How much is it costing?
“We just spent over $5,000 for a half-hour meeting,” one of the senior executives said. The meeting was to decide the scheduled lunch hour, and this was the second meeting.
As I heard this, I could almost see an old-fashioned time clock at the conference room door that punched time in and time out. Taking that a step further, we could envision, at the end of the “month,” the exact cost for each one of these important meetings. It would be a sobering report if all of our meeting hours were calculated as such.
How much is it costing?
What if every meeting objective could be measured by the cost of the process? That number would be sobering, to say the least.
Meetings are the bane of corporate existence. Whether it is a conference call or a physical meeting, these are part of our process of doing business, and for the most part, they are not going away.
If it is a conference call, it is palatable (at least) because we can mute our lives away, continue our work, or scan the Internet. Yes, we have been there and done that.
We have all read articles about some creative ways to cut meetings short, like a stand-up meeting, or no PowerPoint slides, etc. However, the clock is still running.
Let’s face it — most meetings are a drain and a waste of time. How many times have we sat there and realized that the meeting had turned into something else, and the discussion is like talking to an aged uncle where it starts in one direction and ends someplace else.
Drifting away
Sometimes during a meeting, I watch people’s faces and you can tell from their expression that they are not mentally in the room.
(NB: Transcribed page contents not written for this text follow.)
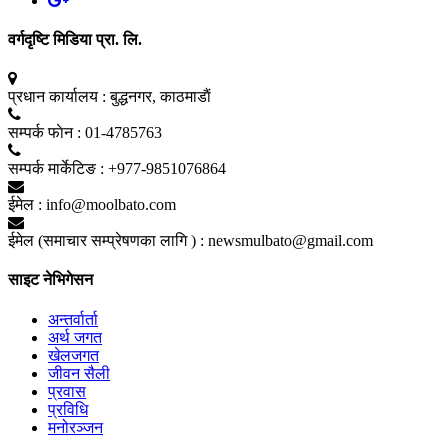
वर्गदृष्टि मिडिया प्रा. लि.
प्रधान कार्यालय :
बुद्धनगर, काठमाडाैं
सम्पर्क फाेन :
01-4785763
सम्पर्क मार्केटिङ :
+977-9851076864
ईमेल :
info@moolbato.com
ईमेल (समाचार सम्प्रेषणका लागि ) :
newsmulbato@gmail.com
साइट नेभिगेसन
अन्तर्वार्ता
अर्थ जगत
खेलजगत
जीवन सैली
प्रवास
प्रविधि
मनोरञ्जन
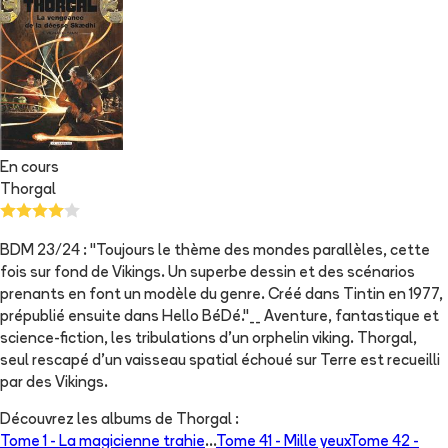
En cours
Thorgal
BDM 23/24 : "Toujours le thème des mondes parallèles, cette
fois sur fond de Vikings. Un superbe dessin et des scénarios
prenants en font un modèle du genre. Créé dans Tintin en 1977,
prépublié ensuite dans Hello BéDé."__ Aventure, fantastique et
science-fiction, les tribulations d'un orphelin viking. Thorgal,
seul rescapé d'un vaisseau spatial échoué sur Terre est recueilli
par des Vikings.
Découvrez les albums de
Thorgal
:
Tome 1 -
La magicienne trahie
...
Tome 41 -
Mille yeux
Tome 42 -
If a collection of those thoughts could be published, you would undoubtedly have a best seller on your hands.
My magic bullet is to not have them in the meeting in the first place. In seven (7) months in my new role, I have called two all-hands-on-deck meetings. I had one to introduce myself, and one more to discuss how we would move ahead with our processes. I will probably have one more before the end of the year to lay out my HR plan and walk them all through it.
A total of three meetings in six months sound like a winner to me. I am, however, known for pulling up a chair in the work area and having an impromptu “discussion” on an issue.
Is your concept clear?
So this isn’t about three, or five, or 10 ways to meetings nirvana. This is my simple suggestion that we need to avoid having a meeting at all costs.
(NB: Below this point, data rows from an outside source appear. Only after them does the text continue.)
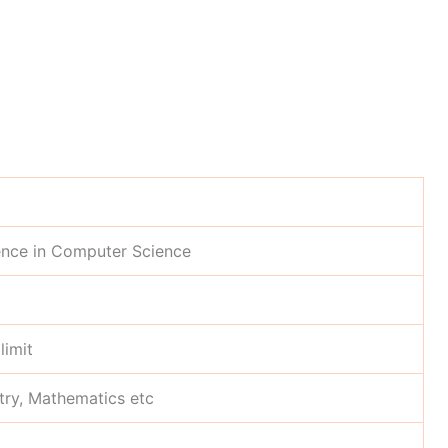
ence in Computer Science
limit
try, Mathematics etc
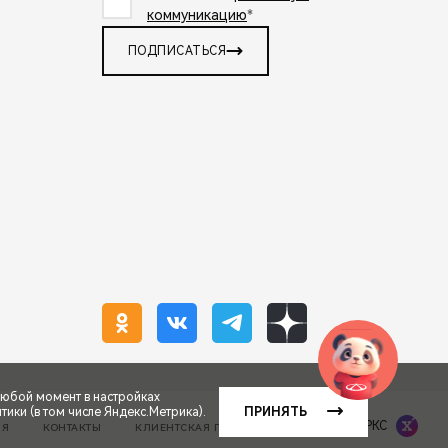
коммуникацию
*
ПОДПИСАТЬСЯ
любой момент в настройках
ики (в том числе Яндекс.Метрика).
ПРИНЯТЬ
Сделано в ПЕРКС
ИЯ
КОНТАКТЫ
КЛИЕНТСКАЯ ПОДДЕРЖКА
I seem to have figured out that when a meeting is called, there is trouble ahead if the concept is not clear. So, if I can make the concept clear by conversation, email or better yet, a face-to-face discussion, I’m ahead of the curve.
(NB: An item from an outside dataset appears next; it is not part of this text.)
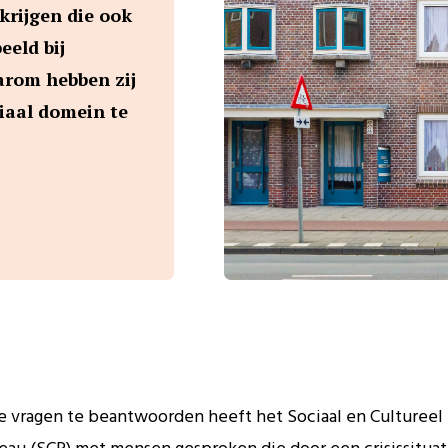
krijgen die ook
eeld bij
arom hebben zij
ciaal domein te
 vragen te beantwoorden heeft het Sociaal en Cultureel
Our days are precious and we all know that when we arrive at work, we have our list of things to accomplish that day. I look at any intrusion on that as limiting my mission for completing all I need to complete that day. I try to live by my To-Do list, and even use an app [Evernote] that which allows me to make notes throughout the day and even on the way home.
There is no one size fit all to the meeting problem. Any good solution has a lot of factors that have to be considered — the kind of work we do, the culture, and the work environment. When New York Mayor Michael Bloomberg took office, it made news that he arranged people as opposed to offices to keep the conversations alive and ongoing.
Some things are out of our control
It is not like a late night TV commercial, where everything can be solved or a solution reached. This is one that we will have to figure out on our own.
Unlike other factors of corporate life, the dynamics of a meeting are sometimes out of our control. But if we manage ourselves properly in running our own area, we are going a long way to help set the tone for our people. Let them learn from the way that you conduct yourselves.
What has always amazed me was how initially, companies would lock down the Internet and/or block social sites because they considered them time wasters. However, pull out the time clock and measure the amount of money that is sitting around the conference room during an overlong meeting and the true time waster will pop up.
I heard of a company that banned access to outside mail [Gmail, Yahoo, etc]. From 12-1:30 pm, and then again from 4-5 pm however, they opened it up for full access. I found this laughable and a good example of how sometimes in organizations we can get side-tracked.
Outside email was perceived as a time waster, but the three hour meeting was not. I also thought of this organization worrying about email being a time waster, they may have a point because those resumes for your workers looking for new jobs are now scheduled to be emailed out.
Find the real time wasters
So if you must have a meeting please do the following:
- If you are the meeting chairperson, don’t be weak because you are the conductor. If it is bad it is because of YOU.
- Have a clear agenda. What, pray tell, are you trying to solve?
- At the end of the meeting, what decision should be made?
- Think — How much time do you really need to arrive at a decision?
- Always — always! — think about that meter that is running in the background.
Remember: you do not want a consensus at the end of your meeting that everyone agrees that your meeting was a complete waste of time.